Pair Trading with Coca Cola and Keurig Dr

The main advantage of trading using opposite Coca Cola and Keurig Dr positions is that it hedges away some unsystematic risk. Because of two separate transactions, even if Coca Cola position performs unexpectedly, Keurig Dr can make up some of the losses. Pair trading also minimizes risk from directional movements in the market. For example, if an entire industry or sector drops because of unexpected headlines, the short position in Keurig Dr will offset losses from the drop in Keurig Dr's long position.

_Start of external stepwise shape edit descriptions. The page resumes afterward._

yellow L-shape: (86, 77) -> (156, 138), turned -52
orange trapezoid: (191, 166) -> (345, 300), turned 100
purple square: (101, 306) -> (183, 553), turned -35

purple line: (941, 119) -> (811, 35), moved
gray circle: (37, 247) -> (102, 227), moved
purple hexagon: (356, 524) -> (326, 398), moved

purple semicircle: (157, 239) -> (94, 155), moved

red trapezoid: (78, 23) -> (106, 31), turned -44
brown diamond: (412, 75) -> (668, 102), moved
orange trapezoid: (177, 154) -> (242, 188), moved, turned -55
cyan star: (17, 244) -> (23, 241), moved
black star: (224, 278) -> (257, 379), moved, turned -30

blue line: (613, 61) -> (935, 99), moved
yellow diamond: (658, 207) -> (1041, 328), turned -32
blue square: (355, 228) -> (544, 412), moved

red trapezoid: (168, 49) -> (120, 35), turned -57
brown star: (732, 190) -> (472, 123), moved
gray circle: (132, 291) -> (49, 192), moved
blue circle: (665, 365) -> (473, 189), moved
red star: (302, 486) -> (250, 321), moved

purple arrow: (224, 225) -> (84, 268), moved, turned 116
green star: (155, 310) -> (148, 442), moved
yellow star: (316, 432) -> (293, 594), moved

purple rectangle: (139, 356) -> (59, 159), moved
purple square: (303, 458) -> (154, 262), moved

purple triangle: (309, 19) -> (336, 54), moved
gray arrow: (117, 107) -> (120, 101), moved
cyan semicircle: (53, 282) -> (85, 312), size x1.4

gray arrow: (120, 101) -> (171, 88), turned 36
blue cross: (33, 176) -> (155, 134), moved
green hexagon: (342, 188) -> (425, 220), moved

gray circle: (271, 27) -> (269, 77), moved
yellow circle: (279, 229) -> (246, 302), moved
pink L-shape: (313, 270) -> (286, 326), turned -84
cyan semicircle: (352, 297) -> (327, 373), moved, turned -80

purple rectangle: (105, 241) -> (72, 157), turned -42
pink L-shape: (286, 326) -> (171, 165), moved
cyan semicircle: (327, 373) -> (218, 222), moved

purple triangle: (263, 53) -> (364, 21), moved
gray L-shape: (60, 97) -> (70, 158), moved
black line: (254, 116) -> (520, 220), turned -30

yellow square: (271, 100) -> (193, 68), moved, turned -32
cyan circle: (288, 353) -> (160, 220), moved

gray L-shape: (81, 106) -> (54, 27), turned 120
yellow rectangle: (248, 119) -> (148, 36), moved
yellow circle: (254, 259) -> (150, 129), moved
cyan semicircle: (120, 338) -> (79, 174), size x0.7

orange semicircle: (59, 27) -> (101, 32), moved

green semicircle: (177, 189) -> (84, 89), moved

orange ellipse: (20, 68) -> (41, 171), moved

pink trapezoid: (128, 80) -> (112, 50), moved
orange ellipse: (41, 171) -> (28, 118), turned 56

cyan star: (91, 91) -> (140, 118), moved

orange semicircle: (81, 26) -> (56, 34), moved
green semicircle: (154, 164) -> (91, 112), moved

The idea behind Coca Cola Femsa SAB and Keurig Dr Pepper pairs trading is to make the combined position market-neutral, meaning the overall market's direction will not affect its win or loss (or potential downside or upside). This can be achieved by designing a pairs trade with two highly correlated stocks or equities that operate in a similar space or sector, making it possible to obtain profits through simple and relatively low-risk investment.
Check out your portfolio center.
Note that this page's information should be used as a complementary analysis to find the right mix of equity instruments to add to your existing portfolios or create a brand new portfolio. You can also try the Volatility Analysis module to get historical volatility and risk analysis based on latest market data.